Judith Peraino, a professor of music at Cornell University, was doing archival research at the Warhol Museum in Pittsburgh when she unearthed a cassette tape containing 12 songs that Lou Reed recorded for Andy Warhol in 1975.
“It sounds like he recorded them in his apartment with an open-air microphone, just voice and acoustic guitar,” Peraino said.
She did admit though, that she didn’t comprehend the significance of her discovery until a Warhol Museum staff member commented that she had essentially discovered an unreleased Lou Reed album.
“That’s when the excitement really hit,” she said. “What makes this rare is the gift aspect of the tape – that Lou Reed intentionally created both a curated set of songs and a composed set of songs on tape meant only for Warhol.”
According to Perrino, Side 1 of the tape contains live recordings Reed’s 1975 tours, with songs from his albums “Sally Can’t Dance” (1974) and “Coney Island Baby” (1976). While Side 2 — labeled “Philosophy Songs (From A to B & Back)” in scrawled black ink — features 12 songs, and a fragment of a 13th, that have never been released, and were mostly unknown.
The demos on the cassette were inspired by Warhol’s book The Philosophy of Andy Warhol (From A to B and Back Again). One song uses variations of the phrase so what” — “one of my favorite things to say,” Warhol wrote. Others explore Warhol’s take on fame, sex and the business of art, while “drag queens” are the subject of two other tunes.
Evidence of Reed and Warhol’s famously contentious relationship can also found in several of the other demos, with Reed blasting his former mentor for apparent indifference to the deaths of members of his inner circle in one, and singing about how Warhol should have died when shot in 1968 in another.

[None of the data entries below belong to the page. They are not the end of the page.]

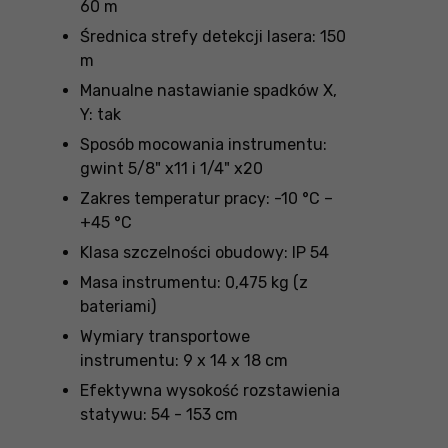
60 m
Średnica strefy detekcji lasera: 150
m
Manualne nastawianie spadków X,
Y: tak
Sposób mocowania instrumentu:
gwint 5/8" x11 i 1/4" x20
Zakres temperatur pracy: -10 °C –
+45 °C
Klasa szczelności obudowy: IP 54
Masa instrumentu: 0,475 kg (z
bateriami)
Wymiary transportowe
instrumentu: 9 x 14 x 18 cm
Efektywna wysokość rozstawienia
statywu: 54 - 153 cm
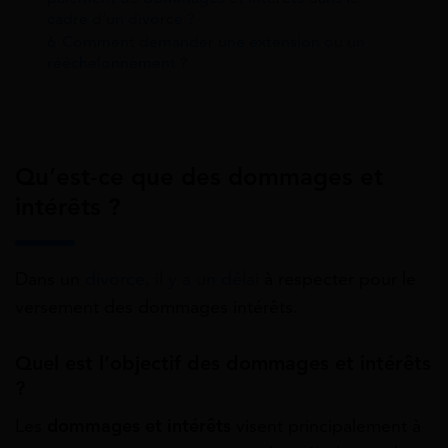
cadre d’un divorce ?
6
Comment demander une extension ou un
rééchelonnement ?
Qu’est-ce que des dommages et
intérêts ?
Dans un
divorce, il y a un délai
à respecter pour le
versement des dommages intérêts.
Quel est l’objectif des dommages et intérêts
?
Les
dommages et intérêts
visent principalement à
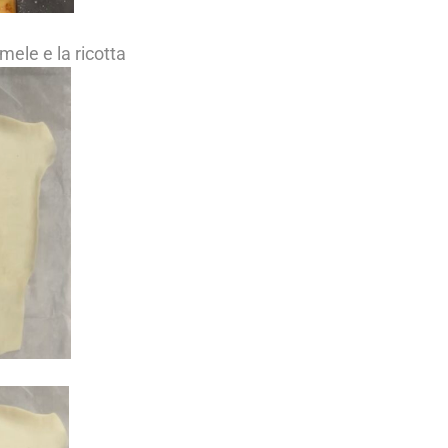
 mele e la ricotta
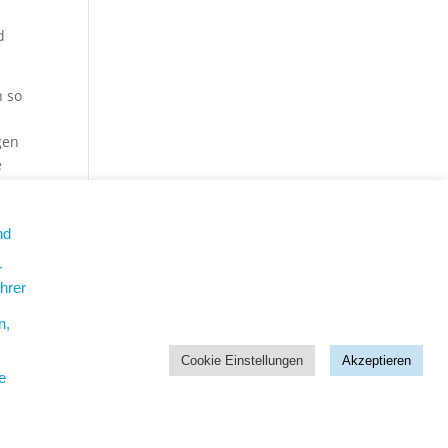
d
n so
gen
e
eine
nd
r
hrer
n,
Cookie Einstellungen
Akzeptieren
e
Coach Jan Scherping
Jahnstraße 5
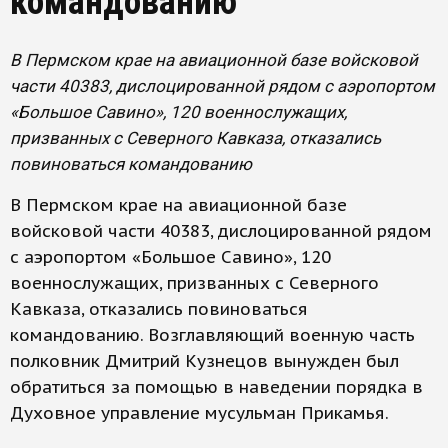
командованию
В Пермском крае на авиационной базе войсковой
части 40383, дислоцированной рядом с аэропортом
«Большое Савино», 120 военнослужащих,
призванных с Северного Кавказа, отказались
повиноваться командованию
В Пермском крае на авиационной базе
войсковой части 40383, дислоцированной рядом
с аэропортом «Большое Савино», 120
военнослужащих, призванных с Северного
Кавказа, отказались повиноваться
командованию. Возглавляющий военную часть
полковник Дмитрий Кузнецов вынужден был
обратиться за помощью в наведении порядка в
Духовное управление мусульман Прикамья.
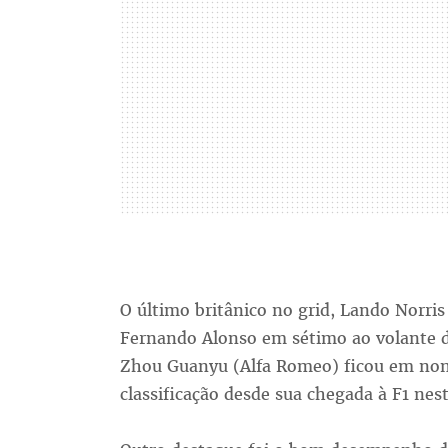
O último britânico no grid, Lando Norri
Fernando Alonso em sétimo ao volante d
Zhou Guanyu (Alfa Romeo) ficou em no
classificação desde sua chegada à F1 ne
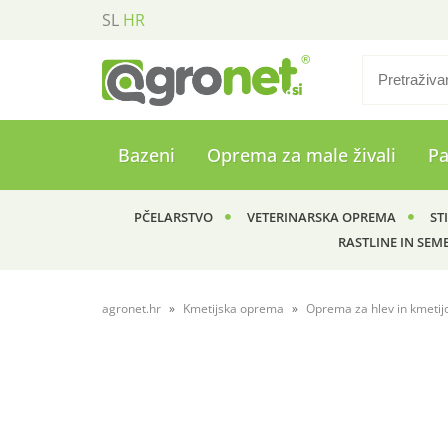
SL
HR
Bazeni
Oprema za male živali
P
PČELARSTVO
VETERINARSKA OPREMA
ST
RASTLINE IN SEM
agronet.hr
Kmetijska oprema
Oprema za hlev in kmetij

He does, however, end that song with a spoken apology to Warhol, who passed away in 1987.
“This tape is Lou Reed working out what he does best,” Peraino said, “which is figuring out the character of his song, telling the stories, being as brutally honest as he is in many of his writings.”
The songs are currently only available to professional researchers, and the potential issues between record labels and the estates of Warhol and Reed over who owns the material could make it difficult for the songs to get an official release.
“Without an understanding of what is included on the tape and who created the recording, we are unable to say at this point what, if anything, the foundation can do to make them more easily accessible,” said Warhol Foundation director Michael Hermann.
For now, fans will have to be content with the samples of some of the songs which can be found at the University of California’s Journal of Musicology.